**Your goal**
Both the line below containing "reflexiva en profesores" and the line containing "Científica de FAREM-Estelí, 63–75.", along with every line between them, should be repeated exactly; no other line belongs in the answer.

[Dataset entries]

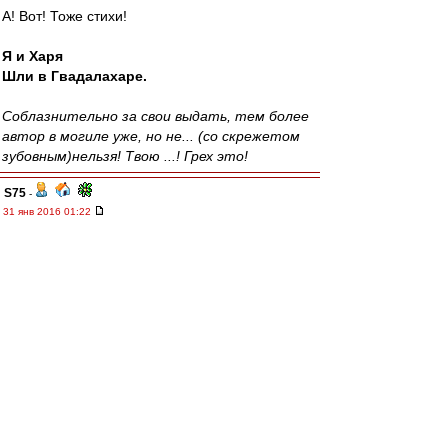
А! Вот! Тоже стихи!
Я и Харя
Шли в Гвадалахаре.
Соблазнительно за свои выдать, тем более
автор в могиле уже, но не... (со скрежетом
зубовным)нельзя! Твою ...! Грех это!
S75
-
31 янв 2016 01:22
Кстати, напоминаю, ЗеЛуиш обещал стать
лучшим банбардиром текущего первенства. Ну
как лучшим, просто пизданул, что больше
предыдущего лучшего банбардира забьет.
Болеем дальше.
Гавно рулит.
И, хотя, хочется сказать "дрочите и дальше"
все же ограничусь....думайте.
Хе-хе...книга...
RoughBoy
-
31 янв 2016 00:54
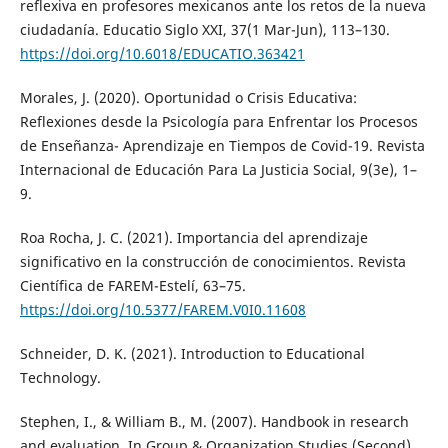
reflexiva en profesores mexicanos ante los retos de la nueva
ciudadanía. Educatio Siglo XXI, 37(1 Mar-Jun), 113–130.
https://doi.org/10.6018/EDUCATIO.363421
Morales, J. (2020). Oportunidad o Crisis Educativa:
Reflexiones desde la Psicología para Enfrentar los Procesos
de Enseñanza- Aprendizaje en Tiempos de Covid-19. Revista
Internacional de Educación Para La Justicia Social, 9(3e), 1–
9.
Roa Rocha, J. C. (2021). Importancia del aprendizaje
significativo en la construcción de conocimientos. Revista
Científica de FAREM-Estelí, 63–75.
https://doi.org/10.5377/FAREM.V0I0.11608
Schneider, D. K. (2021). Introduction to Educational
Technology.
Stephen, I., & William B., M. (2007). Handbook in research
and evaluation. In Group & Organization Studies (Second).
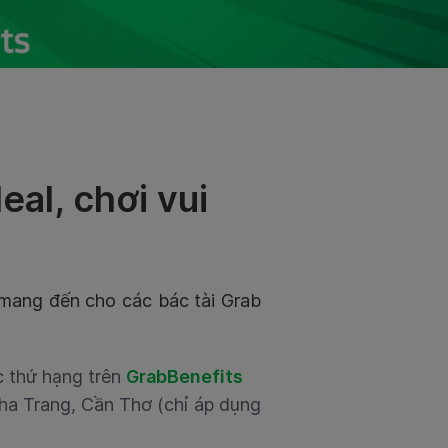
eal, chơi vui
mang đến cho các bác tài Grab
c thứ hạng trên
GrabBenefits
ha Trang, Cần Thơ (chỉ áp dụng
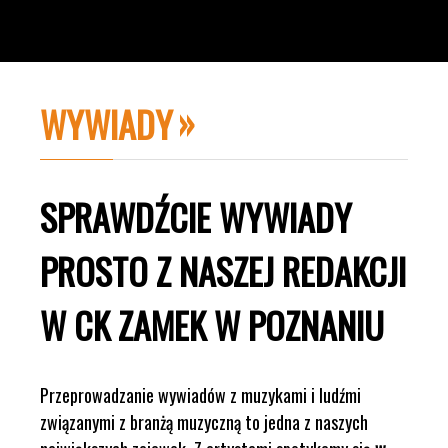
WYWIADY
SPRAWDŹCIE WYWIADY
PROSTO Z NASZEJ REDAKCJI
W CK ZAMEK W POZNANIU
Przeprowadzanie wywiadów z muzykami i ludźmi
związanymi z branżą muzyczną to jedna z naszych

...

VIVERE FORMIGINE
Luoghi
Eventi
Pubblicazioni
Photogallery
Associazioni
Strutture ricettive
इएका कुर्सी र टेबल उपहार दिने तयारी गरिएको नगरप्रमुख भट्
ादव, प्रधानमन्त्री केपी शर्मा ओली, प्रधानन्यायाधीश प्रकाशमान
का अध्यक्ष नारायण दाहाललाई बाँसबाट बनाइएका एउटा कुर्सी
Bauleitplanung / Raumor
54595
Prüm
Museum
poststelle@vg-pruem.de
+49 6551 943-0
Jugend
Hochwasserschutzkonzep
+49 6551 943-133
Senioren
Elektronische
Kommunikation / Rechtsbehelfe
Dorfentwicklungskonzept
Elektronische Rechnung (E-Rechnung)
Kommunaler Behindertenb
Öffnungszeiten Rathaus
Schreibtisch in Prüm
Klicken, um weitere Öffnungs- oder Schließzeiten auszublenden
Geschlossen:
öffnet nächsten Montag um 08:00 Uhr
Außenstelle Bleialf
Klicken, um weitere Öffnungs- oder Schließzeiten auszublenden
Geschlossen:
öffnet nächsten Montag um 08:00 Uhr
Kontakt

**Response**
reflexiva en profesores mexicanos ante los retos de la nueva
ciudadanía. Educatio Siglo XXI, 37(1 Mar-Jun), 113–130.
https://doi.org/10.6018/EDUCATIO.363421
Morales, J. (2020). Oportunidad o Crisis Educativa:
Reflexiones desde la Psicología para Enfrentar los Procesos
de Enseñanza- Aprendizaje en Tiempos de Covid-19. Revista
Internacional de Educación Para La Justicia Social, 9(3e), 1–
9.
Roa Rocha, J. C. (2021). Importancia del aprendizaje
significativo en la construcción de conocimientos. Revista
Científica de FAREM-Estelí, 63–75.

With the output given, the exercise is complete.